We must stop using poverty and ignorance to justify the criminal propensity of certain people. A poor man steals bread only when he needs to, a criminal kills people even when he doesn’t need to. The rampant massacres bandits have perpetrated in the Northwestern states and all over the country cannot be explained away with poverty and ignorance. It can be explained by bloodlust.
To continuously demand, stridently, that criminals should be exonerated from their crimes, be pampered so they stop committing crimes while saying nothing of their victims or the justice they deserve can only be a product of delusional thinking or a morbid case of the sin-eater syndrome.
The suggestion by Dr Gumi, in his most recent intervention on behalf of the bandits, that a Ministry of Nomadic Affairs be created to appease these bandits and assuage their rage is disingenuous and dangerous. Dangerous because it would open a door for all sorts of criminal gangs to demand a ministry to appease their own grievances.
Yes, the Amnesty Programme for Niger Delta militants created a precedence Gumi is riding on.
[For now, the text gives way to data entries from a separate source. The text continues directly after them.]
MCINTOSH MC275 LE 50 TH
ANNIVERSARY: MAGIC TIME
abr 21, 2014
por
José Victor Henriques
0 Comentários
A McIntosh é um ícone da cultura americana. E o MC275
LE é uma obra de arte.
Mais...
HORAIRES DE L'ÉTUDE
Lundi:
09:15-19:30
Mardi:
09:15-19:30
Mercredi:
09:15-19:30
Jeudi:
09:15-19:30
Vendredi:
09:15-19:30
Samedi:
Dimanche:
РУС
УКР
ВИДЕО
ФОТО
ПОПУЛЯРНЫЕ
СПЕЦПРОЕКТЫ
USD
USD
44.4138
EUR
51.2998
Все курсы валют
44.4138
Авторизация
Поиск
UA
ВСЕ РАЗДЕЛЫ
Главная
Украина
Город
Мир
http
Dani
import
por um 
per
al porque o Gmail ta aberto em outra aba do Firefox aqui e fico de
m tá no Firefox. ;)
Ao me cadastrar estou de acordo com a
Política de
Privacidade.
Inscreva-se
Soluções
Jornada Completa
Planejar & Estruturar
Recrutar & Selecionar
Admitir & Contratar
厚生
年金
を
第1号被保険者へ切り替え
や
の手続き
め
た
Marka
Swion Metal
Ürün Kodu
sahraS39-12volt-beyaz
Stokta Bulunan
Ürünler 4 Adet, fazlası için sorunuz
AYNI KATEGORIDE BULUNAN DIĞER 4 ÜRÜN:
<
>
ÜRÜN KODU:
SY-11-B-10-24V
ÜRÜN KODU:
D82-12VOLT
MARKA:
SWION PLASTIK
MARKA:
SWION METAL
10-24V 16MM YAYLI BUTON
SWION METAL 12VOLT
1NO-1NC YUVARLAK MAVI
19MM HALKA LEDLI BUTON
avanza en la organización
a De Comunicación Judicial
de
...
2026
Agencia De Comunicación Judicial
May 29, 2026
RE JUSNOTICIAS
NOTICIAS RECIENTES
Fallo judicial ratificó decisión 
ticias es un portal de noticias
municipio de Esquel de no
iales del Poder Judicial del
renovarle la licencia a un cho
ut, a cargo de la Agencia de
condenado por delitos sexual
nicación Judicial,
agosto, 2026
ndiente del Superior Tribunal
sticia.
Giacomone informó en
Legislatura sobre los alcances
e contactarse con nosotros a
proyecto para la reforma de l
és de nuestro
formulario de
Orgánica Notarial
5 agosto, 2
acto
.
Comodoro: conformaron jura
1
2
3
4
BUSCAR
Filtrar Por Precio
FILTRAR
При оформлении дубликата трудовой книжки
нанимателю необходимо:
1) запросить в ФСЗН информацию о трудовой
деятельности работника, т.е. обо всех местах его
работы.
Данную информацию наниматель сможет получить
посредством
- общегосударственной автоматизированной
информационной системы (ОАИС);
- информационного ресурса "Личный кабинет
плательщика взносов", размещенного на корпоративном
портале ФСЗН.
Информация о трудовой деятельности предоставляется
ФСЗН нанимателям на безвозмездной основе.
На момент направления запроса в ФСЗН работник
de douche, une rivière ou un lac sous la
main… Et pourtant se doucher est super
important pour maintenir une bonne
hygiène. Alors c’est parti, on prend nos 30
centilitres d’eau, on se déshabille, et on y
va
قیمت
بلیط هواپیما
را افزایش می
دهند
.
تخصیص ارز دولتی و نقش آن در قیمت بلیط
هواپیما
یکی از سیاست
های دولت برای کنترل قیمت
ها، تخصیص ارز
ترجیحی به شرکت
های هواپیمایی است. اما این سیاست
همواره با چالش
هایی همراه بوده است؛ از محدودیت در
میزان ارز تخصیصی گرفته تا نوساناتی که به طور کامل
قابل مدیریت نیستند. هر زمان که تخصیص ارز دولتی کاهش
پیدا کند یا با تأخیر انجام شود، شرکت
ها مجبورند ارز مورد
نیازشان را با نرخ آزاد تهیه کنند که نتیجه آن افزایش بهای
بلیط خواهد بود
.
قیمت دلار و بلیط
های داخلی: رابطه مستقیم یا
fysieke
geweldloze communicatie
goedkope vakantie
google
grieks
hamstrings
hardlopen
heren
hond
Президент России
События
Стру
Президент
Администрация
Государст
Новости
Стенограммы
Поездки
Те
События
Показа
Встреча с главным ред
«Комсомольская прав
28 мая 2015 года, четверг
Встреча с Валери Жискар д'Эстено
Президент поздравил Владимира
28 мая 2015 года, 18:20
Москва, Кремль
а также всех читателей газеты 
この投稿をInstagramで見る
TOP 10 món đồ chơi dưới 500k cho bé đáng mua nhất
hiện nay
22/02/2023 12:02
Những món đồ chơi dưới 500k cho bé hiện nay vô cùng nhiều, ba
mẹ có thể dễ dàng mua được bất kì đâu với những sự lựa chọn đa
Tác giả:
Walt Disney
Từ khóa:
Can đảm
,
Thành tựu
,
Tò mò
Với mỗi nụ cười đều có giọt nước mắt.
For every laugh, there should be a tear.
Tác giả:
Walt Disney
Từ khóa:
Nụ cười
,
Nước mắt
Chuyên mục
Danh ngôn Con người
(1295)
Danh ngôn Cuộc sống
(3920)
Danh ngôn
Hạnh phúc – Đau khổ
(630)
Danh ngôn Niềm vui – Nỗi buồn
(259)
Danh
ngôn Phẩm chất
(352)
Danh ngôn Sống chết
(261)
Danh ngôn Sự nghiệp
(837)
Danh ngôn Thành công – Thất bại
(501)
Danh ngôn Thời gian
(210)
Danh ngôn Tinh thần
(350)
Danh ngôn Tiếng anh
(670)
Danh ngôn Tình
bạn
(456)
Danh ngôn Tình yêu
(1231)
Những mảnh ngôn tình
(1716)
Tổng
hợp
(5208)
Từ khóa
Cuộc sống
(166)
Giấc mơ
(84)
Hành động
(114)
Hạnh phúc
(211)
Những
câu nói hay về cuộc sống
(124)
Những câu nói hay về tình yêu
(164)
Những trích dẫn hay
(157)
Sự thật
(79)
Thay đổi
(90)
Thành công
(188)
Some people had at some point even suggested that Boko Haram members be given the same velvet glove treatment. But the Amnesty programme was a mistake and should not be repeated or encouraged further. Rewarding criminality with payouts may have stemmed the violent agitations in the Niger Delta. It has also created a forum where billions go down the drain, created a generation of people who bribe their ways onto the list of “militants” in exchange for payouts and threaten public peace if these payments are delayed. That is not how to run a country. It was supposed to be a temporary solution.
Now to ask for amnesty to be granted to every person who carries a gun and starts shooting people while the victims remain uncompensated, unacknowledged and unconsoled, will be an even graver mistake.
By this logic, we might as well have a Ministry of ‘Spare Parts Dealers’ Affairs or ‘Dot Nation’ Affairs to tackle IPOB militants and just in case, plan for a Ministry of Weaving Affairs should the Asoke weavers of Okene and the South-Western States decide to engage in criminality. And pray, tell, what ministry shall we create to tackle Boko Haram insurgents?
While this does not exonerate the government from culpability over decades of misrule and neglect that allowed such hordes of criminal minds to form, to band together and to strike, the government should take responsibility for its misgovernance while the criminals must take responsibility for their criminal acts.
All things considered, it would seem Dr Gumi is confusing his role as a cleric with that of a sin-eater, desperate to eat away the sins of a people whose crimes have terrorised a populace, devastated a country and will haunt a generation or two to come. The sins of the bandits are not for the government to forgive with an offer of amnesty or the creation of a ministry. It is for the people who have suffered these heinous crimes, these innocent people who do not feature in Dr Gumi’s obsessive ravings.